CHIMENTI v. PENNSYLVANIA DEPARTMENT CORRECTIONS (DOC)
2:15-cv-03333
E.D. Pa.Aug 8, 2017Background
- Plaintiffs are DOC inmates (lead: Chimenti, Leyva, Maldonado) with chronic Hepatitis C who allege DOC and certain medical providers denied or delayed curative direct-acting antiviral drugs (DAADs).
- Plaintiffs challenge a November 2016 DOC Hepatitis C Protocol that rationed DAADs by fibrosis stage, allegedly denying treatment to >98% of infected inmates for cost reasons despite DAADs being the community standard and highly effective.
- Chimenti alleges prolonged denial/delay from 2013–2016, worsening liver disease (stage 4 cirrhosis), unnecessary biopsy insistence, and eventual DAAD treatment only in October 2016.
- Plaintiffs seek classwide injunctive relief to require DOC to adopt community-standard Hepatitis C treatment and individual damages for constitutional violations; proposed class ≈5,400 inmates.
- Procedural posture: Motions to dismiss by DOC and Medical Defendants.

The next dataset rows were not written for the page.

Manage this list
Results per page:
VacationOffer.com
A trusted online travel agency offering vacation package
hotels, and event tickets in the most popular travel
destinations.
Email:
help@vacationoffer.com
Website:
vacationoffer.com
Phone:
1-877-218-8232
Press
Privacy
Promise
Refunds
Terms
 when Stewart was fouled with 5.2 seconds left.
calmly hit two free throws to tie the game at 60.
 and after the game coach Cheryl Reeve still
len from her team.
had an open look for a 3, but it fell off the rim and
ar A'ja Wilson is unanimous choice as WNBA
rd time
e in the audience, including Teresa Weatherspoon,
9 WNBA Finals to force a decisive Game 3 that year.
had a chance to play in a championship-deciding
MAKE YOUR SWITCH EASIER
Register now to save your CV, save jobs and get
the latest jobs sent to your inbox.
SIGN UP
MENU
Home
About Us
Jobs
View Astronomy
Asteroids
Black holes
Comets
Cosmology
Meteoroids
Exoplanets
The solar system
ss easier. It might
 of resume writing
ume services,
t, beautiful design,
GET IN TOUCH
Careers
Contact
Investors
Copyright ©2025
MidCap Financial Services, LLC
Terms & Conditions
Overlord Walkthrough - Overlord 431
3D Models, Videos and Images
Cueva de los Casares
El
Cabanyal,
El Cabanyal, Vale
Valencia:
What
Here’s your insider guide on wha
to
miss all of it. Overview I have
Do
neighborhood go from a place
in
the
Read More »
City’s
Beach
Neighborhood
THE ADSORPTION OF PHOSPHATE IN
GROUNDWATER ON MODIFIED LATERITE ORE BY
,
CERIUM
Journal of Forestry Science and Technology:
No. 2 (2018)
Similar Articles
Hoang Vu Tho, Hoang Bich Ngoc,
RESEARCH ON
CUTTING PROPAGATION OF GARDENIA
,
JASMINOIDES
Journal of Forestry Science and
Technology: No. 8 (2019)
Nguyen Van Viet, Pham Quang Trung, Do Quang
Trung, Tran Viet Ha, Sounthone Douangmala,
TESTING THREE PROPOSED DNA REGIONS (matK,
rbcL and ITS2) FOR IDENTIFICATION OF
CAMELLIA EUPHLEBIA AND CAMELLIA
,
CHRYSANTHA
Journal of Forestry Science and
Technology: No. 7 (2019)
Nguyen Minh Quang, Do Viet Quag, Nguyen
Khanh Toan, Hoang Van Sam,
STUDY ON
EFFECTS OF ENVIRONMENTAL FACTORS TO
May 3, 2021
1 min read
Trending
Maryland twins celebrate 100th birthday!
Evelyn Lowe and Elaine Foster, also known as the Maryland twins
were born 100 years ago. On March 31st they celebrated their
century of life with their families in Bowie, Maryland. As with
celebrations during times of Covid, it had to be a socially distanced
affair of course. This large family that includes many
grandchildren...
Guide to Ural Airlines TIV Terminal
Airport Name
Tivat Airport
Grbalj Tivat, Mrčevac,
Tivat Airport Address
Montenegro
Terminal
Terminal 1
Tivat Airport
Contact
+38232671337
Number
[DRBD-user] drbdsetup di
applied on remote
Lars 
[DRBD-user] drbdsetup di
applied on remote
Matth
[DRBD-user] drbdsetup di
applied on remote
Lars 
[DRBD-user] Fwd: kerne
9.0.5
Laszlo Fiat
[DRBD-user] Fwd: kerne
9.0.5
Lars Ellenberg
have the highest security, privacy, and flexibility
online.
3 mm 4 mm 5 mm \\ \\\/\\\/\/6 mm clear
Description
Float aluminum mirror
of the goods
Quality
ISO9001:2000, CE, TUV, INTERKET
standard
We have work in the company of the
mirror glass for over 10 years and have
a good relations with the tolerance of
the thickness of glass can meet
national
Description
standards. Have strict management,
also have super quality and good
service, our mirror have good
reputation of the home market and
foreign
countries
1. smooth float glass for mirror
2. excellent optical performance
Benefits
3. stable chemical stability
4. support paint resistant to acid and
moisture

Parties agreed to dismiss some defendants/claims; court considered remaining § 1983 Eighth Amendment deliberate-indifference claims and several malpractice and state-constitutional claims.
Issues
| Issue | Plaintiff's Argument | Defendant's Argument | Held |
|---|---|---|---|
| Whether DOC policy denying/ rationing DAADs states Eighth Amendment deliberate-indifference claim | DOC’s protocol denies medically necessary, community-standard DAADs to most inmates solely for cost, creating excessive risk of serious harm | Cost-based rationing or disagreement with treatment decisions does not, as a matter of law, establish deliberate indifference | Denied dismissal: allegations that DOC rationed DAADs based solely on cost and that DAADs are the only recommended treatment sufficiently plead deliberate indifference |
| Whether individual DOC officials (Wetzel, Noel, others) are plausibly liable under § 1983 | Committee members formulated/implemented protocol and knowingly denied treatment, causing harm | Officials lacked personal culpability or were following evolving protocols; qualified immunity protects them | Denied dismissal as to key DOC officials: facts allege personal involvement and deliberate indifference; qualified immunity not resolved at pleading stage |
| Whether private medical contractors (Correct Care, Wexford) and certain medical directors (Cowan) are liable under § 1983 | Contractors participated in care and committee; contributed to policy and implementation | Monell/Natale bars respondeat-superior; must plead corporate policy/custom causing violation; no such allegations here | Granted dismissal for Correct Care, Wexford, and Dr. Cowan: complaint fails to allege their own policy or causation sufficient for § 1983 liability |
| Whether treating prison medical disagreements (choice of drug/timing) amount to constitutional violation | Denial of DAADs (the only recommended cure) and requirement of unnecessary biopsy show more than mere disagreement | Many cases show mere disagreement or provision of alternative care is not deliberate indifference | Court found allegations here go beyond disagreement because protocol allegedly foreclosed standard-of-care DAAD treatment and caused worsening conditions; claim survives pleading stage |
Key Cases Cited
- Estelle v. Gamble, 429 U.S. 97 (1976) (Eighth Amendment deliberate indifference standard for denial of medical care)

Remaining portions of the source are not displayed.